Yener Çalışkan açıklamasında, “Türkiye Maden İş Sendikası tarafından alınan ve Ankara, Balıkesir, Eskişehir ile Kütahya’yı kapsayan insanca yaşayabilecek bir ücret için aldıkları grev kararı, Cumhurbaşkanı ve AKP Genel Başkanı Recep Tayyip Erdoğan tarafından, ‘milli güvenliği bozucu nitelikte’ olduğu gerekçesiyle 60 gün süreyle erteleme adı altında yasaklanarak, grev hakkı gasp edildi” ifadelerini kullandı.
AKP iktidarının 23 yıldır emekçilerin en temel anayasal hakkı olan grevli toplu sözleşme hakkını sistematik şekilde yok saydığını dile getiren Çalışkan, “Milli güvenlik adı altında grevleri ertelemek veya yasaklamak, anayasanın 54. maddesini hiçe saymak, emekçilerin haklarını sermaye çıkarlarına feda etmektir” dedi.
Bugüne kadar 21 grevin “milli güvenlik”, “ekonomik ve finansal istikrar” gibi gerekçelerle yasaklandığını aktaran Çalışkan, grev yapabilen işçi sayısının 100 bini dahi bulmadığını söyledi.

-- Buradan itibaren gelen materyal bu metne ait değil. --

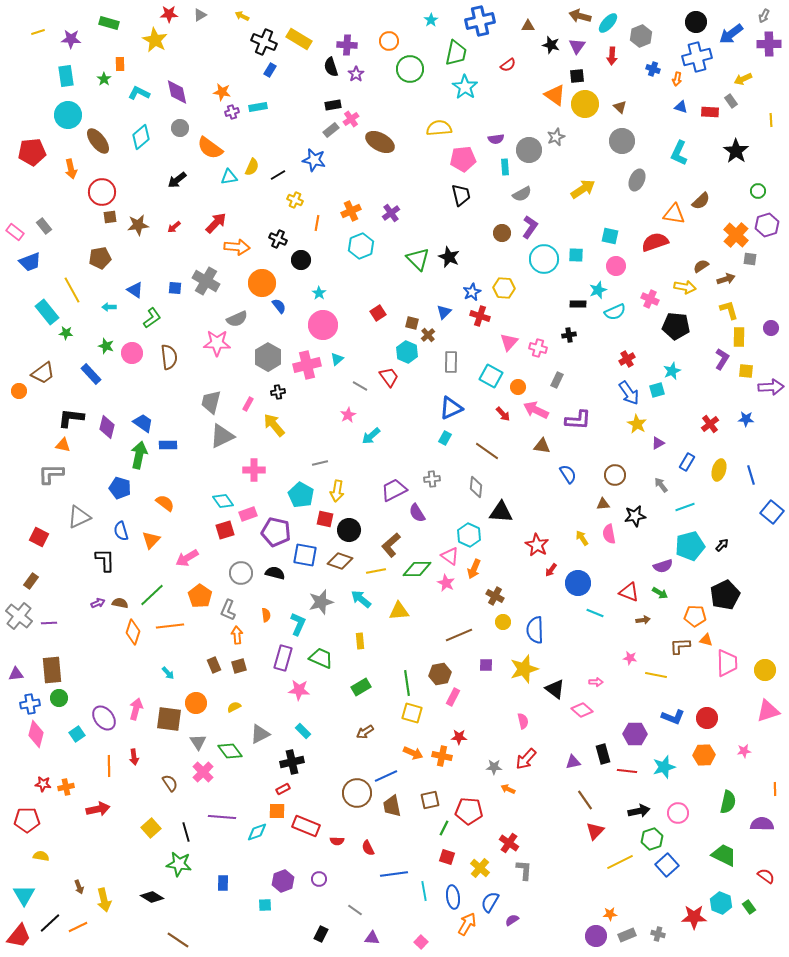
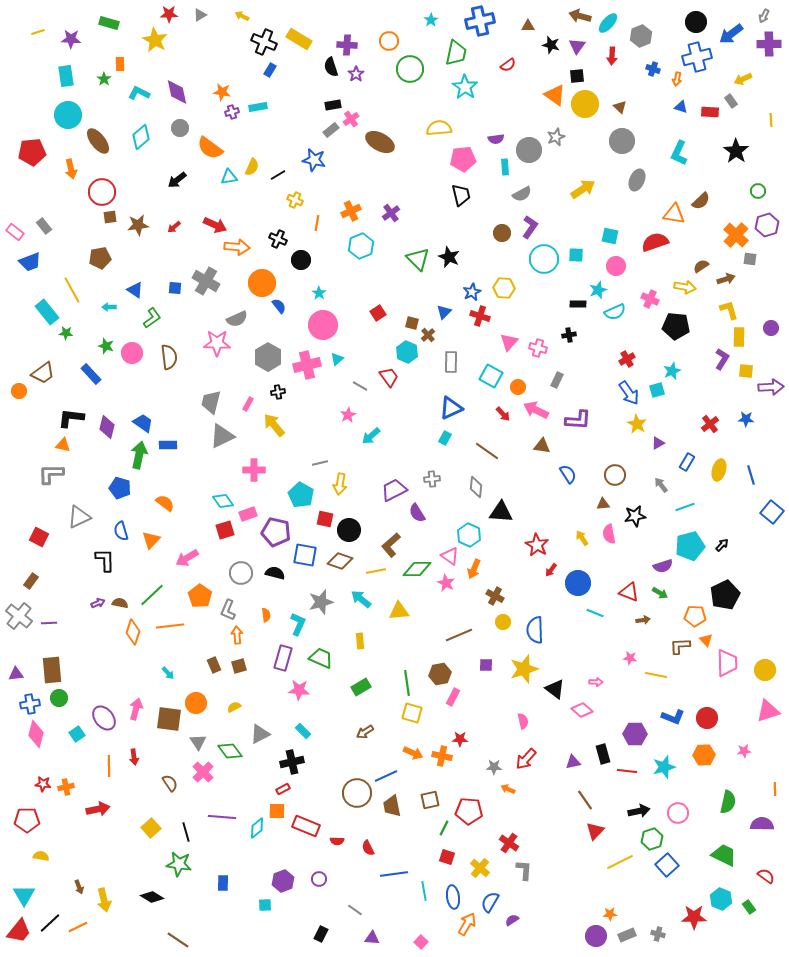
red arrow at (216, 223): moved 1 px left, 2 px down; rotated 70 degrees clockwise
yellow arrow at (337, 491): moved 3 px right, 7 px up
orange triangle at (706, 640): rotated 32 degrees clockwise
red star at (459, 737): moved 1 px right, 2 px down
cyan diamond at (257, 832): moved 4 px up; rotated 20 degrees counterclockwise
cyan hexagon at (721, 903): moved 4 px up
red trapezoid at (19, 936): moved 5 px up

Çalışkan, iktidarın grev hakkını sadece göstermelik veya etkili olamayacak işkollarında kullanılabilecek bir hak olarak gördüğünü belirterek, “Bu tablo, Türkiye’de grev hakkının fiilen yok edildiğinin en acı kanıtıdır” dedi.

Anayasa Mahkemesi kararlarına da atıfta bulunan Çalışkan, milli güvenlik gerekçesiyle yapılan ertelemenin grev hakkının özüne dokunmasının hukuka aykırı olduğunu, bu müdahalenin toplu iş sözleşmesi hakkının özüne dokunduğunu söyledi. “Grev hakkı, Cumhurbaşkanı’nın iki dudağı arasında sıkıştırılamaz, bir ‘lütuf’ değil, anayasal bir haktır!” diye konuştu.

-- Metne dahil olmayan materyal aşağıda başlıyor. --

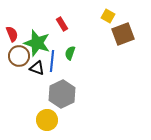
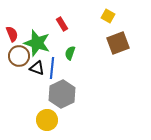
brown square: moved 5 px left, 9 px down
blue line: moved 7 px down
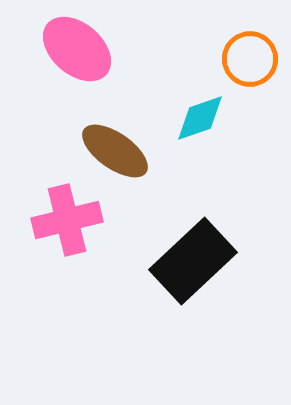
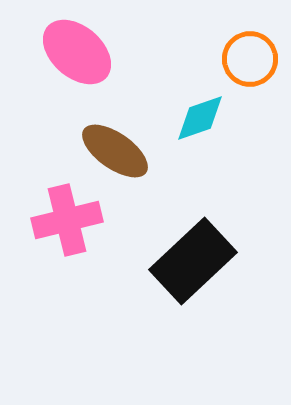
pink ellipse: moved 3 px down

Açıklamasında, AKP iktidarının emekçilerin haklarını gasp ederken, sermaye sınıfına yönelik vergi affı, borç silme ve hazine garantili kâr transferleri gibi uygulamalardan geri durmadığını ifade eden Çalışkan, “Asıl milli güvenlik tehdidi, emekçilerin grev hakkı değil; kamu kaynaklarının yağması, yoksulluğun derinleşmesi, doğa ve yaşam alanlarımızın talanı ve adaletsizliğin tırmanışıdır” dedi.
Kamu emekçileri olarak grevli toplu sözleşme hakkı için yıllardır mücadele ettiklerini hatırlatan Çalışkan, Türkiye Maden İş Sendikası’nın Ankara, Balıkesir, Eskişehir ve Kütahya’daki grevinin yasaklanmasını kınadıklarını belirterek, “Bu yasak, sadece maden işçilerine değil, tüm emekçilere ve haklarına yönelik bir saldırıdır” dedi.
Kamu emekçileri olarak işçilerin insanca yaşayacak ücret taleplerinde tüm fiili ve meşru mücadelelerinde yanlarında olacaklarını ve dayanışma içinde hareket edeceklerini vurgulayan Çalışkan, “Tüm emekçileri, sendikaları, demokratik kitle örgütlerini bu haksız yasaklara karşı ortak mücadeleye davet ediyoruz. Grev hakkını savunmak, hepimizin ortak görevidir” diye konuştu.
Açıklama, “Birleşe birleşe kazanacağız. Yaşasın sınıf dayanışması. Toplu sözleşme hakkımız, grev silahımız” sloganlarıyla sona erdi.